(HealthDay News) — Treatment of children with newly-diagnosed T-cell acute lymphoblastic leukemia (T-ALL) with nelarabine, in addition to an intensive Berlin-Frankfurt-Münster (BFM) 86-based chemotherapy regimen, is feasible and safe, according to a study published online June 25 in the Journal of Clinical Oncology.
Kimberly P. Dunsmore, MD, of the University of Virginia Health System in Charlottesville, and colleagues conducted a study involving children with newly-diagnosed T-ALL to assess the feasibility and safety of adding nelarabine to a chemotherapy regimen. In stage one, 12 participants with a slow early response (SER) received chemotherapy plus nelarabine and 16 patients with a rapid early response (RER) received chemotherapy without nelarabine. In stage two, 10 patients with SER received six five-day courses of nelarabine, while 12 SER and 38 RER patients received nelarabine once daily.
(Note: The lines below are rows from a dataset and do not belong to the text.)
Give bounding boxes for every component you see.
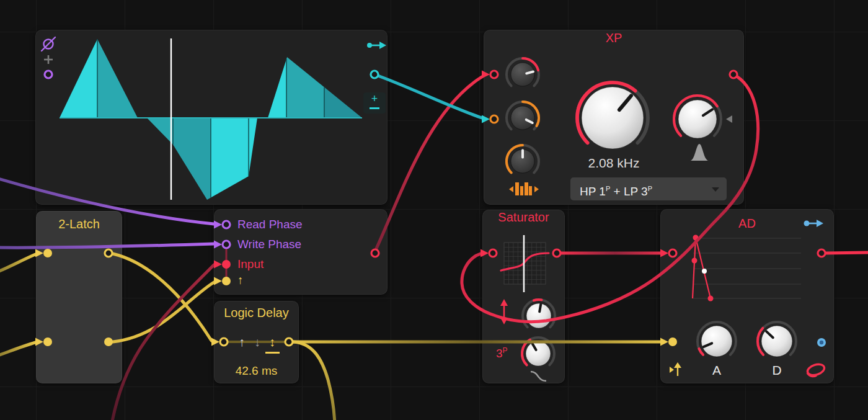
filter-mode-dropdown[interactable]: HP 1P + LP 3P [570, 177, 727, 200]
filter-mode-text: HP 1 [580, 185, 606, 198]
delay-line-module [214, 209, 388, 295]
polarity-plus: + [371, 92, 378, 105]
polarity-button[interactable]: + [363, 92, 386, 114]
wavetable-module [35, 30, 388, 205]
cable-latch-to-retrig [113, 282, 214, 342]
latch-module [36, 211, 122, 383]
cable-input-down [112, 265, 214, 420]
mode-up-button[interactable]: ↑ [236, 335, 247, 349]
cable-wave-to-xp [374, 74, 482, 118]
cable-delayline-to-xp [375, 77, 482, 251]
grid-canvas: HP 1P + LP 3P + [0, 0, 868, 420]
saturator-module [482, 210, 565, 383]
mode-down-button[interactable]: ↓ [252, 335, 263, 349]
selected-mode-underline [265, 352, 280, 354]
ad-envelope-module [660, 209, 834, 383]
cable-logic-down [293, 342, 335, 420]
cable-latch-to-logic [113, 254, 211, 341]
mode-both-button[interactable]: ↕ [267, 335, 278, 349]
chevron-down-icon [712, 187, 719, 192]
polarity-minus-bar [370, 107, 379, 109]
cable-yellow-tail2 [0, 342, 35, 356]
cable-yellow-tail1 [0, 254, 35, 272]
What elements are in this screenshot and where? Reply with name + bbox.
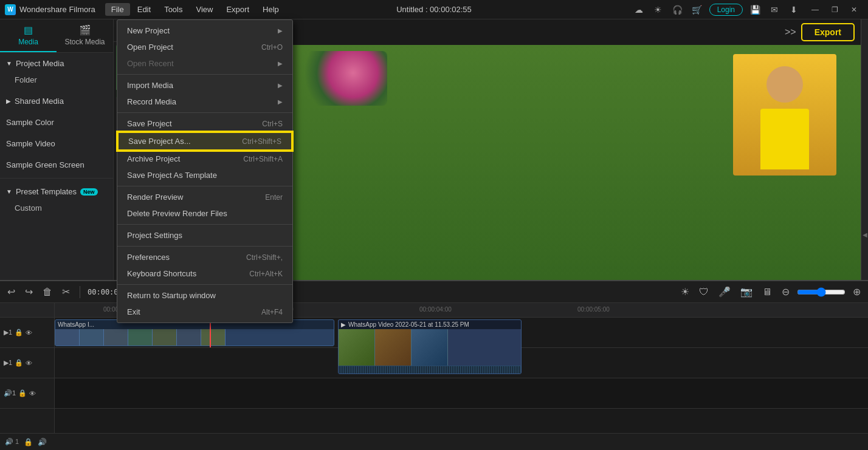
zoom-out-icon[interactable]: ⊖ [779, 285, 792, 299]
menu-open-recent[interactable]: Open Recent ▶ [117, 55, 292, 72]
menu-edit[interactable]: Edit [131, 3, 157, 16]
menu-delete-render-files[interactable]: Delete Preview Render Files [117, 205, 292, 222]
clip-thumb [55, 329, 80, 346]
menu-new-project[interactable]: New Project ▶ [117, 22, 292, 39]
menu-save-as-template[interactable]: Save Project As Template [117, 167, 292, 183]
menu-help[interactable]: Help [257, 3, 285, 16]
monitor-icon[interactable]: 🖥 [760, 285, 774, 299]
login-button[interactable]: Login [709, 4, 743, 16]
clip-thumb [153, 329, 177, 346]
preset-templates-header[interactable]: ▼ Preset Templates New [0, 183, 113, 200]
tab-stock-media[interactable]: 🎬 Stock Media [57, 19, 113, 52]
delete-button[interactable]: 🗑 [40, 285, 55, 299]
undo-button[interactable]: ↩ [5, 285, 18, 299]
menu-keyboard-shortcuts[interactable]: Keyboard Shortcuts Ctrl+Alt+K [117, 265, 292, 282]
menu-open-project[interactable]: Open Project Ctrl+O [117, 39, 292, 55]
audio-lock-icon[interactable]: 🔒 [24, 438, 33, 446]
track-eye-1[interactable]: 👁 [26, 329, 32, 336]
cart-icon[interactable]: 🛒 [690, 2, 704, 17]
track-row-2: ▶ WhatsApp Video 2022-05-21 at 11.53.25 … [55, 348, 868, 378]
app-name: Wondershare Filmora [19, 5, 95, 14]
menu-project-settings[interactable]: Project Settings [117, 227, 292, 244]
track-num-2: ▶1 [4, 359, 12, 367]
menu-save-project-as[interactable]: Save Project As... Ctrl+Shift+S [117, 132, 292, 151]
menu-archive-project[interactable]: Archive Project Ctrl+Shift+A [117, 151, 292, 167]
close-button[interactable]: ✕ [845, 2, 863, 17]
camera-icon[interactable]: 📷 [738, 285, 755, 299]
menu-section-2: Import Media ▶ Record Media ▶ [117, 75, 292, 113]
media-tab-icon: ▤ [24, 24, 33, 36]
menu-export[interactable]: Export [220, 3, 255, 16]
cloud-icon[interactable]: ☁ [632, 2, 646, 17]
menu-section-4: Render Preview Enter Delete Preview Rend… [117, 186, 292, 225]
audio-mute-icon[interactable]: 🔊 [38, 438, 47, 446]
title-bar-right: ☁ ☀ 🎧 🛒 Login 💾 ✉ ⬇ — ❐ ✕ [632, 2, 863, 17]
section-sample-video: Sample Video [0, 133, 113, 154]
menu-section-7: Return to Startup window Exit Alt+F4 [117, 285, 292, 322]
video-clip-1[interactable]: WhatsApp I... [55, 319, 334, 346]
menu-import-media[interactable]: Import Media ▶ [117, 77, 292, 94]
zoom-in-icon[interactable]: ⊕ [850, 285, 863, 299]
menu-preferences[interactable]: Preferences Ctrl+Shift+, [117, 249, 292, 265]
shared-media-header[interactable]: ▶ Shared Media [0, 93, 113, 109]
track-row-audio [55, 378, 868, 409]
minimize-button[interactable]: — [806, 2, 824, 17]
tab-media[interactable]: ▤ Media [0, 19, 57, 52]
window-title: Untitled : 00:00:02:55 [396, 5, 472, 14]
track-lock-1[interactable]: 🔒 [15, 329, 23, 336]
save-project-shortcut: Ctrl+S [262, 120, 283, 128]
sample-color-header[interactable]: Sample Color [0, 114, 113, 131]
section-sample-green-screen: Sample Green Screen [0, 154, 113, 176]
audio-waveform-strip [339, 366, 521, 374]
menu-record-media[interactable]: Record Media ▶ [117, 94, 292, 110]
track-lock-2[interactable]: 🔒 [15, 359, 23, 367]
video-clip-3[interactable]: ▶ WhatsApp Video 2022-05-21 at 11.53.25 … [338, 319, 522, 374]
shield-icon[interactable]: 🛡 [697, 285, 711, 299]
track-num-1: ▶1 [4, 329, 12, 336]
chevron-down-icon: ▼ [6, 60, 12, 67]
track-eye-audio[interactable]: 👁 [29, 390, 36, 397]
sample-green-screen-header[interactable]: Sample Green Screen [0, 157, 113, 173]
video-clip-thumbs [339, 329, 521, 366]
download-icon[interactable]: ⬇ [787, 2, 801, 17]
sample-video-header[interactable]: Sample Video [0, 135, 113, 152]
menu-view[interactable]: View [190, 3, 219, 16]
menu-file[interactable]: File [105, 3, 130, 16]
project-media-header[interactable]: ▼ Project Media [0, 55, 113, 72]
panel-expand-icon[interactable]: >> [785, 27, 796, 38]
export-button[interactable]: Export [801, 23, 855, 41]
mail-icon[interactable]: ✉ [767, 2, 782, 17]
save-icon[interactable]: 💾 [748, 2, 762, 17]
maximize-button[interactable]: ❐ [825, 2, 844, 17]
sidebar-item-folder[interactable]: Folder [0, 72, 113, 88]
menu-exit[interactable]: Exit Alt+F4 [117, 304, 292, 320]
menu-return-startup[interactable]: Return to Startup window [117, 287, 292, 304]
track-lock-audio[interactable]: 🔒 [18, 389, 27, 397]
menu-section-6: Preferences Ctrl+Shift+, Keyboard Shortc… [117, 247, 292, 285]
sample-color-label: Sample Color [6, 118, 54, 127]
zoom-slider[interactable] [797, 287, 846, 297]
menu-render-preview[interactable]: Render Preview Enter [117, 189, 292, 205]
chevron-right-icon: ▶ [6, 98, 11, 104]
menu-section-1: New Project ▶ Open Project Ctrl+O Open R… [117, 20, 292, 75]
project-media-label: Project Media [16, 59, 64, 68]
track-eye-2[interactable]: 👁 [26, 360, 32, 367]
headphone-icon[interactable]: 🎧 [670, 2, 685, 17]
menu-save-project[interactable]: Save Project Ctrl+S [117, 115, 292, 132]
clip-thumb [80, 329, 104, 346]
open-project-shortcut: Ctrl+O [261, 43, 283, 52]
redo-button[interactable]: ↪ [22, 285, 35, 299]
menu-tools[interactable]: Tools [158, 3, 188, 16]
brightness-icon[interactable]: ☀ [651, 2, 666, 17]
cut-button[interactable]: ✂ [60, 285, 72, 299]
chevron-down-icon-2: ▼ [6, 188, 12, 195]
arrow-icon-4: ▶ [278, 98, 283, 105]
track-header-1: ▶1 🔒 👁 [0, 318, 54, 348]
sidebar-item-custom[interactable]: Custom [0, 200, 113, 216]
section-preset-templates: ▼ Preset Templates New Custom [0, 181, 113, 219]
sun-icon[interactable]: ☀ [678, 285, 692, 299]
video-flowers [302, 51, 387, 106]
mic-icon[interactable]: 🎤 [716, 285, 733, 299]
menu-section-3: Save Project Ctrl+S Save Project As... C… [117, 113, 292, 186]
ruler-header [0, 303, 54, 318]
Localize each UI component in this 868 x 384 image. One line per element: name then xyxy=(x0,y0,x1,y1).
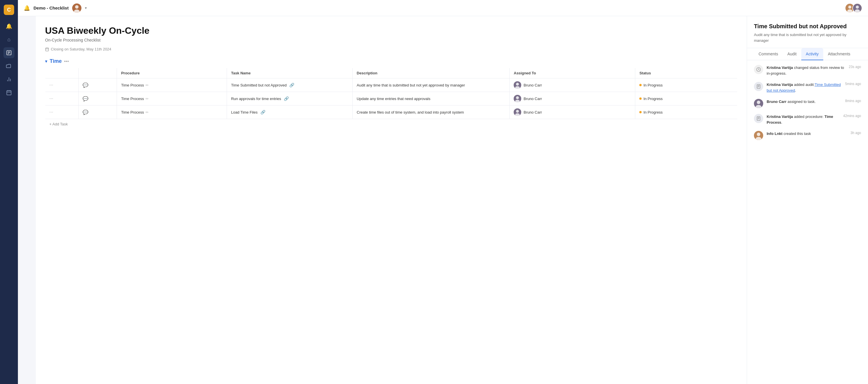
col-header-description: Description xyxy=(352,68,510,78)
procedure-name: Time Process xyxy=(121,110,144,114)
activity-text-container: Bruno Carr assigned to task. xyxy=(767,99,816,105)
user-avatar xyxy=(514,108,521,116)
row-comment-cell: 💬 xyxy=(79,92,117,106)
svg-point-31 xyxy=(516,110,519,113)
calendar-icon xyxy=(45,47,49,51)
section-more-button[interactable]: ••• xyxy=(64,59,69,64)
page-title: USA Biweekly On-Cycle xyxy=(45,25,738,36)
sidebar: C 🔔 ⌂ xyxy=(0,0,18,384)
user-avatar xyxy=(514,81,521,89)
comment-icon[interactable]: 💬 xyxy=(83,83,88,88)
topbar-chevron-icon[interactable]: ▾ xyxy=(85,6,87,10)
col-header-assigned: Assigned To xyxy=(510,68,635,78)
row-status-cell: In Progress xyxy=(635,78,738,92)
add-task-button[interactable]: + Add Task xyxy=(45,119,738,130)
svg-point-15 xyxy=(848,5,851,9)
activity-row: Bruno Carr assigned to task. 8mins ago xyxy=(767,99,861,105)
col-header-status: Status xyxy=(635,68,738,78)
notification-bell-icon[interactable]: 🔔 xyxy=(24,5,30,11)
activity-time: 3h ago xyxy=(850,131,861,135)
activity-item: Kristina Vartija added procedure: Time P… xyxy=(754,114,861,125)
closing-date-label: Closing on Saturday, May 11th 2024 xyxy=(51,47,111,51)
user-avatar xyxy=(514,95,521,102)
section-header: ▾ Time ••• xyxy=(45,58,738,64)
comment-icon[interactable]: 💬 xyxy=(83,110,88,115)
row-actions-cell: ··· xyxy=(45,78,79,92)
section-collapse-chevron[interactable]: ▾ xyxy=(45,59,48,64)
row-more-button[interactable]: ··· xyxy=(50,96,74,101)
row-description-cell: Create time files out of time system, an… xyxy=(352,106,510,119)
row-assigned-cell: Bruno Carr xyxy=(510,106,635,119)
activity-row: Kristina Vartija changed status from rev… xyxy=(767,65,861,76)
assigned-name: Bruno Carr xyxy=(524,110,542,114)
svg-point-39 xyxy=(757,101,760,104)
panel-tabs: Comments Audit Activity Attachments xyxy=(747,48,868,60)
topbar-right-avatar-2 xyxy=(852,3,862,13)
activity-item: Kristina Vartija changed status from rev… xyxy=(754,65,861,76)
add-task-row[interactable]: + Add Task xyxy=(45,119,738,130)
row-comment-cell: 💬 xyxy=(79,106,117,119)
description-text: Update any time entries that need approv… xyxy=(356,97,430,101)
activity-text-container: Info Lnkt created this task xyxy=(767,131,811,137)
row-actions-cell: ··· xyxy=(45,92,79,106)
table-row: ··· 💬 Time Process ✏ Run approvals for t… xyxy=(45,92,738,106)
activity-clock-icon xyxy=(754,65,763,74)
sidebar-item-chart[interactable] xyxy=(3,74,14,85)
sidebar-item-folder[interactable] xyxy=(3,61,14,71)
activity-body: Kristina Vartija added audit:Time Submit… xyxy=(767,82,861,93)
status-text: In Progress xyxy=(643,97,662,101)
topbar-avatars xyxy=(845,3,862,13)
description-text: Audit any time that is submitted but not… xyxy=(356,83,465,88)
svg-rect-20 xyxy=(45,48,49,51)
page-subtitle: On-Cycle Processing Checklist xyxy=(45,38,738,42)
assigned-name: Bruno Carr xyxy=(524,83,542,88)
activity-time: 23s ago xyxy=(849,65,861,69)
row-comment-cell: 💬 xyxy=(79,78,117,92)
svg-point-12 xyxy=(75,5,79,9)
row-more-button[interactable]: ··· xyxy=(50,110,74,115)
activity-row: Kristina Vartija added audit:Time Submit… xyxy=(767,82,861,93)
sidebar-item-docs[interactable] xyxy=(3,47,14,58)
right-panel: Time Submitted but not Approved Audit an… xyxy=(747,16,868,384)
svg-rect-7 xyxy=(7,91,11,95)
row-task-name-cell: Run approvals for time entries 🔗 xyxy=(227,92,352,106)
row-description-cell: Audit any time that is submitted but not… xyxy=(352,78,510,92)
tab-activity[interactable]: Activity xyxy=(801,48,823,60)
link-icon[interactable]: 🔗 xyxy=(289,83,294,88)
tab-comments[interactable]: Comments xyxy=(754,48,783,60)
activity-avatar xyxy=(754,99,763,108)
row-actions-cell: ··· xyxy=(45,106,79,119)
col-header-actions xyxy=(45,68,79,78)
sidebar-item-home[interactable]: ⌂ xyxy=(3,34,14,45)
activity-item: Info Lnkt created this task 3h ago xyxy=(754,131,861,140)
status-text: In Progress xyxy=(643,110,662,114)
activity-body: Bruno Carr assigned to task. 8mins ago xyxy=(767,99,861,105)
row-more-button[interactable]: ··· xyxy=(50,82,74,88)
topbar-user-avatar xyxy=(72,3,82,13)
link-icon[interactable]: 🔗 xyxy=(260,110,266,114)
col-header-task: Task Name xyxy=(227,68,352,78)
section-title: Time xyxy=(50,58,62,64)
row-procedure-cell: Time Process ✏ xyxy=(117,78,227,92)
sidebar-item-notification[interactable]: 🔔 xyxy=(3,21,14,32)
row-status-cell: In Progress xyxy=(635,106,738,119)
procedure-name: Time Process xyxy=(121,83,144,88)
task-name-text: Load Time Files xyxy=(231,110,257,114)
edit-icon[interactable]: ✏ xyxy=(146,97,149,101)
activity-row: Info Lnkt created this task 3h ago xyxy=(767,131,861,137)
activity-text-container: Kristina Vartija added procedure: Time P… xyxy=(767,114,841,125)
row-assigned-cell: Bruno Carr xyxy=(510,78,635,92)
sidebar-item-calendar[interactable] xyxy=(3,87,14,98)
link-icon[interactable]: 🔗 xyxy=(284,96,289,101)
tab-attachments[interactable]: Attachments xyxy=(823,48,855,60)
assigned-name: Bruno Carr xyxy=(524,97,542,101)
svg-point-16 xyxy=(847,9,852,13)
edit-icon[interactable]: ✏ xyxy=(146,83,149,88)
edit-icon[interactable]: ✏ xyxy=(146,110,149,114)
activity-time: 5mins ago xyxy=(845,82,861,86)
topbar-title: Demo - Checklist xyxy=(33,5,69,10)
comment-icon[interactable]: 💬 xyxy=(83,96,88,101)
tab-audit[interactable]: Audit xyxy=(783,48,801,60)
status-dot xyxy=(639,98,642,100)
svg-point-46 xyxy=(757,133,760,136)
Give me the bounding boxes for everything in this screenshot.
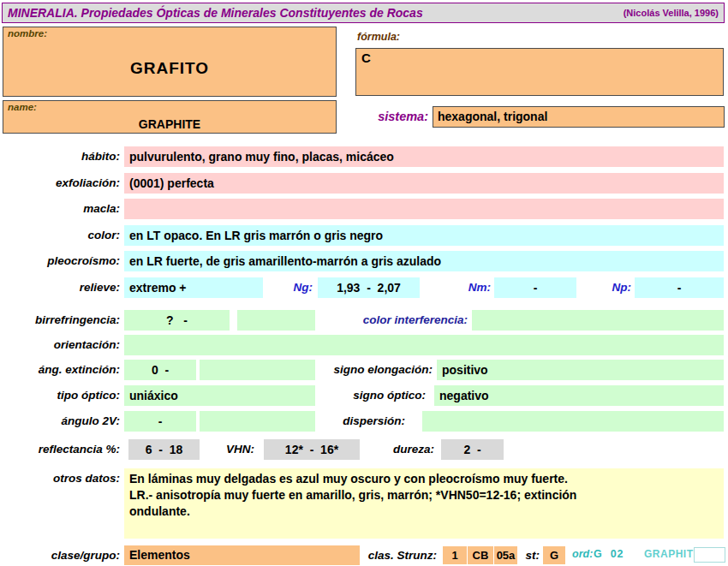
nombre-label: nombre: bbox=[8, 28, 47, 39]
macla-label: macla: bbox=[0, 199, 120, 219]
name-box: name: GRAPHITE bbox=[3, 100, 337, 134]
formula-field[interactable]: C bbox=[356, 49, 723, 67]
ng-field[interactable]: 1,93 - 2,07 bbox=[318, 277, 420, 298]
birrefringencia-label: birrefringencia: bbox=[0, 310, 120, 331]
tipo-optico-field[interactable]: uniáxico bbox=[124, 385, 315, 406]
color-field[interactable]: en LT opaco. En LR gris marrón o gris ne… bbox=[124, 225, 724, 246]
nombre-box: nombre: GRAFITO bbox=[3, 27, 337, 97]
name-label: name: bbox=[8, 102, 37, 112]
relieve-label: relieve: bbox=[0, 277, 120, 298]
tipo-optico-label: tipo óptico: bbox=[0, 385, 120, 406]
habito-field[interactable]: pulvurulento, grano muy fino, placas, mi… bbox=[124, 146, 724, 167]
ord-label: ord: bbox=[572, 548, 593, 560]
ng-label: Ng: bbox=[244, 277, 313, 298]
clas-strunz-label: clas. Strunz: bbox=[325, 545, 437, 565]
ang-extincion-field-1[interactable]: 0 - bbox=[124, 360, 196, 380]
birrefringencia-field-1[interactable]: ? - bbox=[124, 310, 230, 331]
sistema-field[interactable]: hexagonal, trigonal bbox=[433, 107, 724, 127]
angulo-2v-label: ángulo 2V: bbox=[0, 411, 120, 432]
habito-label: hábito: bbox=[0, 146, 120, 167]
np-label: Np: bbox=[561, 277, 631, 298]
dispersion-field[interactable] bbox=[422, 411, 724, 432]
reflectancia-field[interactable]: 6 - 18 bbox=[128, 439, 200, 460]
clase-grupo-label: clase/grupo: bbox=[0, 545, 120, 565]
signo-elongacion-field[interactable]: positivo bbox=[437, 360, 724, 380]
sistema-box[interactable]: hexagonal, trigonal bbox=[433, 106, 725, 128]
mineral-name-en-field[interactable]: GRAPHITE bbox=[3, 101, 336, 140]
reflectancia-label: reflectancia %: bbox=[0, 439, 120, 460]
color-interferencia-field[interactable] bbox=[472, 310, 724, 331]
mineral-ref-link[interactable]: GRAPHITE bbox=[644, 548, 701, 560]
nm-label: Nm: bbox=[420, 277, 491, 298]
macla-field[interactable] bbox=[124, 199, 724, 219]
title-bar: MINERALIA. Propiedades Ópticas de Minera… bbox=[2, 3, 725, 23]
np-field[interactable]: - bbox=[635, 277, 724, 298]
formula-box[interactable]: C bbox=[355, 48, 724, 96]
pleocroismo-label: pleocroísmo: bbox=[0, 251, 120, 271]
pleocroismo-field[interactable]: en LR fuerte, de gris amarillento-marrón… bbox=[124, 251, 724, 271]
sistema-label: sistema: bbox=[308, 110, 428, 123]
signo-optico-field[interactable]: negativo bbox=[434, 385, 724, 406]
birrefringencia-field-2[interactable] bbox=[237, 310, 315, 331]
ang-extincion-label: áng. extinción: bbox=[0, 360, 120, 380]
otros-datos-field[interactable]: En láminas muy delgadas es azul muy oscu… bbox=[124, 468, 724, 539]
exfoliacion-label: exfoliación: bbox=[0, 173, 120, 194]
mineral-name-field[interactable]: GRAFITO bbox=[3, 27, 336, 103]
app-title: MINERALIA. Propiedades Ópticas de Minera… bbox=[8, 6, 423, 20]
otros-datos-label: otros datos: bbox=[0, 468, 120, 489]
color-label: color: bbox=[0, 225, 120, 246]
relieve-field[interactable]: extremo + bbox=[124, 277, 263, 298]
dureza-field[interactable]: 2 - bbox=[441, 439, 504, 460]
orientacion-label: orientación: bbox=[0, 335, 120, 355]
signo-elongacion-label: signo elongación: bbox=[295, 360, 433, 380]
ref-input-box[interactable] bbox=[694, 547, 725, 563]
ord-value: G 02 bbox=[594, 548, 624, 560]
orientacion-field[interactable] bbox=[124, 335, 724, 355]
color-interferencia-label: color interferencia: bbox=[331, 310, 468, 331]
dureza-label: dureza: bbox=[366, 439, 434, 460]
strunz-field-2[interactable]: CB bbox=[468, 546, 493, 564]
dispersion-label: dispersión: bbox=[268, 411, 405, 432]
angulo-2v-field-1[interactable]: - bbox=[124, 411, 196, 432]
st-label: st: bbox=[492, 545, 540, 565]
clase-grupo-field[interactable]: Elementos bbox=[124, 545, 360, 565]
author-credit: (Nicolás Velilla, 1996) bbox=[624, 8, 719, 18]
mineralia-record-window: MINERALIA. Propiedades Ópticas de Minera… bbox=[0, 0, 728, 566]
st-field[interactable]: G bbox=[543, 546, 565, 564]
signo-optico-label: signo óptico: bbox=[289, 385, 426, 406]
strunz-field-1[interactable]: 1 bbox=[443, 546, 467, 564]
vhn-label: VHN: bbox=[203, 439, 254, 460]
vhn-field[interactable]: 12* - 16* bbox=[264, 439, 360, 460]
formula-label: fórmula: bbox=[357, 31, 400, 43]
exfoliacion-field[interactable]: (0001) perfecta bbox=[124, 173, 724, 194]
The researchers found that nelarabine-treated patients exhibited fewer neutropenic infections compared with non-nelarabine-treated patients (42% vs. 81%). Five-year event-free survival (EFS) for patients with SER was 73% for 11 stage-one patients treated with nelarabine and 67% for 22 patients treated with nelarabine. For RER patients, the five-year EFS was 69% for 16 stage-one patients treated without nelarabine and 74% for 38 patients treated with nelarabine. For all 70 patients receiving nelarabine, the five-year EFS was 73%, compared with 69% for the 16 patients treated without nelarabine.
“Addition of nelarabine to a BFM 86-based chemotherapy regimen was well tolerated and produced encouraging results in pediatric patients with T-ALL, particularly those with a SER, who have historically fared poorly,” the authors write.
One author disclosed financial ties to Becton-Dickinson Biosciences. The study was partially funded by GlaxoSmithKline, which provided nelarabine.